**Task inputs:**

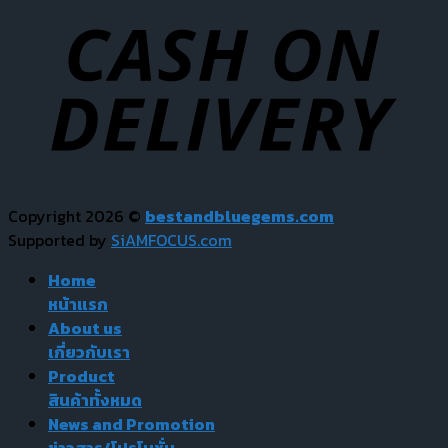
Copyright 2026 ©
bestandbluegems.com
Supported by
SiAMFOCUS.com
Home
หน้าแรก
About us
เกี่ยวกับเรา
Product
สินค้าทั้งหมด
News and Promotion
ข่าวสาร/โปรโมชั่น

**Work instruction:** When you reproduce the entries above, keep every word exactly and leave out each picture.

**Finished exercise:**
Copyright 2026 ©
bestandbluegems.com
Supported by
SiAMFOCUS.com
Home
หน้าแรก
About us
เกี่ยวกับเรา
Product
สินค้าทั้งหมด
News and Promotion
ข่าวสาร/โปรโมชั่น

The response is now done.